Massachusetts Business Owners Will Soon Be Able to Better Protect Assets by Moving Trusts to New Hampshire

Bill Zorn Headshot
William V.A. Zorn
Director and Vice Chair, Trusts & Estates Department
Published: Boston Business Journal
October 1, 2008

In a time when business owners across the board are losing much of the value they have worked so hard to attain, it’s nice to hear there is something you can do to protect what’s left.

On January 2, 2009, New Hampshire’s “Qualified Dispositions in Trust Act” will go into effect. This law was designed not only to create a favorable trust environment for New Hampshire residents, but to attract out-of-state grantors to establish New Hampshire-based trusts as well. Massachusetts residents, particularly business owners, would do well to consider this potential asset protection strategy.

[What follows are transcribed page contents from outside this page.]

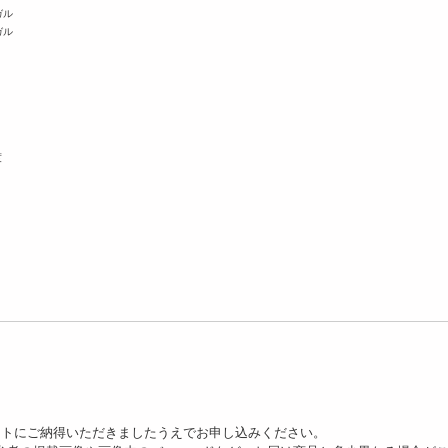
ガル
ガル
度
ットにご納得いただきましたうえでお申し込みください。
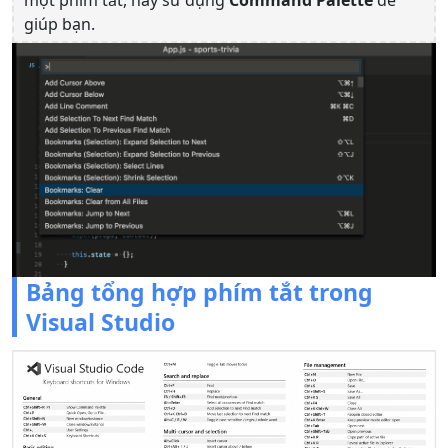
một phím tắt, hãy sử dụng
Command Palette
để
giúp bạn.
Bảng tổng hợp phím tắt trong
Visual Studio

The law overrides the long-standing legal principle which is still the law in Massachusetts that a person cannot transfer assets into a trust of which that person (“grantor”) is a beneficiary and have the trust assets avoid that person’s creditors. There are may unforeseen liabilities which could arise and jeopardize a business owner’s assets. An owner could be sued personally through a doctrine known as “piercing the corporate veil.” Under some environmental, tax and pension laws, corporate liabilities are deemed to be the personal liabilities of the business owners.

Under this law, Massachusetts residents can establish a trust and so long as a number of the requirements outlined below are met, assets timely transferred into that trust are insulated from creditor attack. The first step is to create a trust instrument which meets the following requirements.

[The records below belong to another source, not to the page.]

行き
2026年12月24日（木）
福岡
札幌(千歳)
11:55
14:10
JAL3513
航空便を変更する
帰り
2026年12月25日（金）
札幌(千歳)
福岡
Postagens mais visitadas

  • The trust states that New Hampshire law will govern its validity, construction and administration;
  • The trust is irrevocable;
  • The trust provides that neither the grantor nor any other beneficiary may transfer, assign, pledge or mortgage the trust property (a “spendthrift” provision);
  • The trustee cannot be the grantor; and
  • The trustee must be either a New Hampshire resident or a federally chartered bank or trust company having a place of business in New Hampshire and maintains or arranges for custody in New Hampshire of the trust property, maintains records in New Hampshire or arranges for the preparation of income tax returns in New Hampshire or otherwise materially participates in the administration of the trust.

The second step is to make a timely transfer of property to the trust. Four types of creditors can reach trust assets:

  • a creditor whose claim arose prior to the creation of the trust;
  • a creditor’s claim which arose after the transfer and lawsuit is brought within four years after that date;
  • a person’s claim for support or alimony for the grantor’s spouse, former spouse or children or for the distribution of property to the grantor’s spouse or former spouse; and
  • a person who suffers death, personal injury or property damage on or before the date the trust was created for which the grantor is liable.

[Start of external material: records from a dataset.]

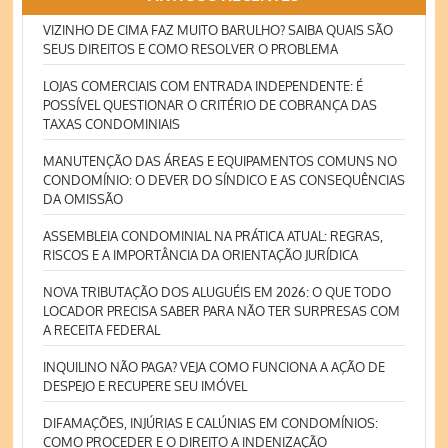
VIZINHO DE CIMA FAZ MUITO BARULHO? SAIBA QUAIS SÃO
SEUS DIREITOS E COMO RESOLVER O PROBLEMA
LOJAS COMERCIAIS COM ENTRADA INDEPENDENTE: É
POSSÍVEL QUESTIONAR O CRITÉRIO DE COBRANÇA DAS
TAXAS CONDOMINIAIS
MANUTENÇÃO DAS ÁREAS E EQUIPAMENTOS COMUNS NO
CONDOMÍNIO: O DEVER DO SÍNDICO E AS CONSEQUÊNCIAS
DA OMISSÃO
ASSEMBLEIA CONDOMINIAL NA PRÁTICA ATUAL: REGRAS,
RISCOS E A IMPORTÂNCIA DA ORIENTAÇÃO JURÍDICA
NOVA TRIBUTAÇÃO DOS ALUGUÉIS EM 2026: O QUE TODO
LOCADOR PRECISA SABER PARA NÃO TER SURPRESAS COM
A RECEITA FEDERAL
INQUILINO NÃO PAGA? VEJA COMO FUNCIONA A AÇÃO DE
DESPEJO E RECUPERE SEU IMÓVEL
DIFAMAÇÕES, INJÚRIAS E CALÚNIAS EM CONDOMÍNIOS:
COMO PROCEDER E O DIREITO A INDENIZAÇÃO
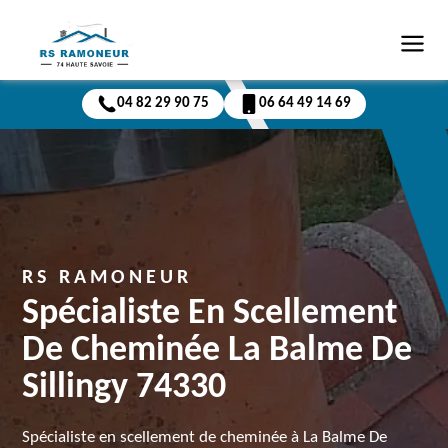
04 82 29 90 75
06 64 49 14 69
RS RAMONEUR
Spécialiste En Scellement
De Cheminée La Balme De
Sillingy 74330
Spécialiste en scellement de cheminée à La Balme De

It is important to note that the grantor can receive back discretionary distributions of income and principal. Other members of the grantor’s family can also be beneficiaries. The New Hampshire trustee can be the sole trustee and make these distribution decisions. While the grantor cannot require distributions to himself, the grantor can veto distributions to others. The grantor can also retain the right to remove and replace the trustee so long as that trustee is not related or subordinate to the grantor. It is also possible to create a board of “trust advisors” who have the authority to direct trust distributions. These trust advisors need not be New Hampshire residents. Finally, the grantor can also add a “limited power of appointment” to indicate how assets are to be distributed upon the grantor’s death. Therefore, assuming that the business owner has an adequate team of professional advisors, or has a harmonious family situation, then the creation of a New Hampshire asset protection trust should provide the business owner with significant asset protection while still retaining the ability for the grantor or the grantor’s family members to receive back assets when the need arises.

The grantor can draft the trust so that the income earned by the trust can be taxed back to the grantor (an “intentionally defective grantor trust”). By having the grantor pay the income taxes on the trust, the trust continues to grow income tax free, while the grantor’s assets are diminished by the amount of the tax liability. Asset protection trusts can be structured so that the grantor only makes a gift for federal gift tax purposes when assets are distributed out to beneficiaries other than the grantor.

One significant state income tax advantage also presents itself. New Hampshire only imposes a tax on interest and dividends, not capital gains. Interest and dividends which are accumulated in the trust for the ultimate distribution to out-of-state beneficiaries are not subject to New Hampshire tax. In this way, a Massachusetts grantor may avoid State of Massachusetts income taxes. It may also be possible for an owner of a business to transfer his business ownership interest into an asset protection trust and have that trust sell the business ownership interest and avoid a Massachusetts income tax.

New Hampshire’s asset protection law creates an extremely favorable trust environment in which Massachusetts business owners can hold their assets. Given the proximity of our two states and a number of common financial institutions, New Hampshire should become an attractive alternative for Massachusetts business owners seeking asset protection.